PITTSBURGH – The Pittsburgh Steelers have won 20 division titles since the NFL merger in 1970, the most of any club. Not surprisingly, their six Super Bowl victories since then also are the most for any franchise.
That said, being one of the AFC's top seeds doesn't necessarily ensure them of reaching the NFL's final game. Or even of getting close.
Since 1992, Bill Cowher's first season as Pittsburgh's coach, the Steelers have been seeded No. 1 or No. 2 eight times — including this season, when they're behind only No. 1 New England (14-2). During that time, the Steelers (12-4) have won as many Super Bowls as a sixth-seeded team as they have while being seeded No. 1 or No. 2.
The Steelers also were seeded No. 2 in 2008, when they beat San Diego and Baltimore at home in the playoffs before defeating Arizona in the Super Bowl. They were sixth and last in 2005, when they won at Cincinnati, Indianapolis and Denver before beating Seattle in the Super Bowl.
They lost in the AFC championship game during the 1994, 1997, 2001 and 2004 seasons and in the divisional round in 1992, when they were top-seeded. They made it to the Super Bowl during the 1995 season but lost to Dallas in Tempe, Ariz.
Still, to these Steelers, and their coach, this is the only way to go.
"I'll take it under any circumstances because it's one less game that we have to play to get where we want to go," coach Mike Tomlin said, looking forward to a week when there's no defined opponent to prepare for.
The Steelers won't play again until Saturday, Jan. 15, when they'll play the No. 3-seeded Colts (10-6) if they beat the Jets (11-5) on Saturday. If the Jets win, either the Ravens (12-4) or Chiefs (10-6) — who meet Sunday — will play at Heinz Field.
"It's important," tight end Heath Miller said of the first-round bye. "I don't think there is a guy in this locker room that would say he wouldn't need it at this point in the year. We are glad they we got it."
Troy Polamalu certainly is. He gets an extra week to rest the sore right Achilles' tendon that forced him to miss two of Pittsburgh's final three games.
So is Ben Roethlisberger, who played the final month of the regular season with a painful right foot injury and a broken nose. So is defensive end Aaron Smith, who hasn't played since Oct. 17 because of a triceps tear, but was kept on the roster in case he might become available during the playoffs.
Keeping Polamalu in the lineup for most of the season certainly helped the Steelers improve from 9-7 in 2009 to 12-4. He made seven of their 21 interceptions, up from their 12 of last season, when he missed 11 games to injury. But it wasn't the only reason for their success.

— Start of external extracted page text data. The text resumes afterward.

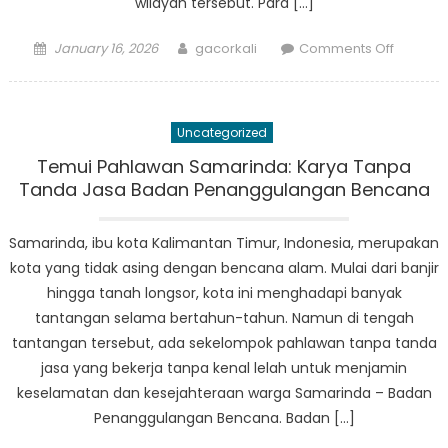
wilayah tersebut. Para […]
Posted
Author
on
January 16, 2026
gacorkali
Comments Off
on
Meet
the
Heroes
Uncategorized
of
BPBD
Temui Pahlawan Samarinda: Karya Tanpa
Kaltim
Tanda Jasa Badan Penanggulangan Bencana
Samarin
Protecti
Samarinda, ibu kota Kalimantan Timur, Indonesia, merupakan
Lives
kota yang tidak asing dengan bencana alam. Mulai dari banjir
and
hingga tanah longsor, kota ini menghadapi banyak
Propert
tantangan selama bertahun-tahun. Namun di tengah
tantangan tersebut, ada sekelompok pahlawan tanpa tanda
jasa yang bekerja tanpa kenal lelah untuk menjamin
keselamatan dan kesejahteraan warga Samarinda – Badan
Penanggulangan Bencana. Badan […]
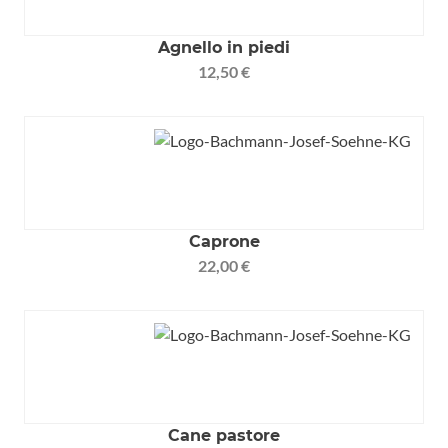
Agnello in piedi
12,50 €
Caprone
22,00 €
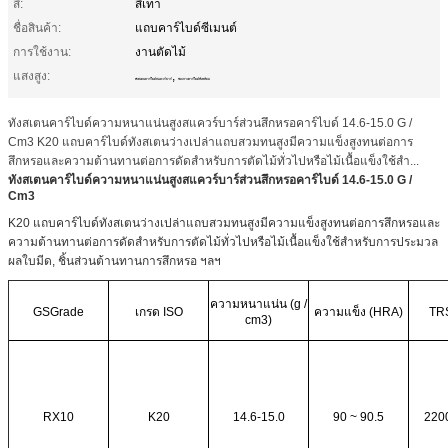
สี:
สีเทา
ชื่อสินค้า:
แถบคาร์ไบด์ซีเมนต์
การใช้งาน:
งานตัดไม้
แสงสูง:
,
ทังสเตนคาร์ไบด์สแควร์บาร์
ช่องว่างคาร์ไบด์สี่เหลี่ยม
ทังสเตนคาร์ไบด์ความหนาแน่นสูงสแควร์บาร์ส่วนสึกหรอคาร์ไบด์ 14.6-15.0 G /
Cm3 K20 แถบคาร์ไบด์ทังสเตนว่างเปล่าแถบสวมทนสูงมีความแข็งสูงทนต่อการ
สึกหรอและความต้านทานต่อการดัดสำหรับการตัดไม้ทั่วไปหรือไม้เนื้อแข็งใช้สำ...
ทังสเตนคาร์ไบด์ความหนาแน่นสูงสแควร์บาร์ส่วนสึกหรอคาร์ไบด์ 14.6-15.0 G /
Cm3
K20 แถบคาร์ไบด์ทังสเตนว่างเปล่าแถบสวมทนสูงมีความแข็งสูงทนต่อการสึกหรอและ
ความต้านทานต่อการดัดสำหรับการตัดไม้ทั่วไปหรือไม้เนื้อแข็งใช้สำหรับการประมวล
ผลใบมีด, ชิ้นส่วนต้านทานการสึกหรอ ฯลฯ
ความหนาแน่น (g /
GSGrade
เกรด ISO
ความแข็ง (HRA)
TR
cm3)
RX10
K20
14.6-15.0
90 ~ 90.5
220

They used Roethlisberger's season-opening four-game suspension as a rallying point, going 3-1 during a stretch in which they were widely predicted to go 2-2, 1-3 or even 0-4.
"If you would have said, at the start of the season, we would have a 12-4 record," wide receiver Hines Ward said, "the only people that would've believed you are the guys in this locker room."
Once Roethlisberger returned, they cut down on his sacks; he was sacked 32 times in 12 games compared to 50 times in 16 games last season. Keeping Roethlisberger upright limited some of the wear and tear he has taken as the NFL's most-sacked quarterback since 2004, helping him go four games and 158 consecutive passes without throwing an interception.
Roethlisberger was protected by an offensive line that finished the season without either of the projected starting tackles, Max Starks or Willie Colon, yet still blocked well enough that Rashard Mendenhall finish seventh in rushing with 1,283 yards.
Mike Wallace, who replaced the traded Santonio Holmes as a starting receiver, developed into one of the league's best deep threats. He caught a 56-yard touchdown pass on the Steelers' first play from scrimmage during their division title-clinching 41-9 win in Cleveland on Sunday. He finished the season with 1,257 yards and 10 touchdowns.
So while their record as one of the top-seeded team isn't enviable, this is only the eighth time in franchise history the Steelers have won 12 or more games. They advanced to at least the AFC championship game each of the previous seven times, winning the Super Bowl in 1975 (12-2), 1978 (14-2), 1979 (12-4) and 2008 (12-4). They lost in the AFC title game in 1994 (12-4), 2001 (13-3) and 2004 (15-1).
"We hope," Roethlisberger said, "this is just the beginning."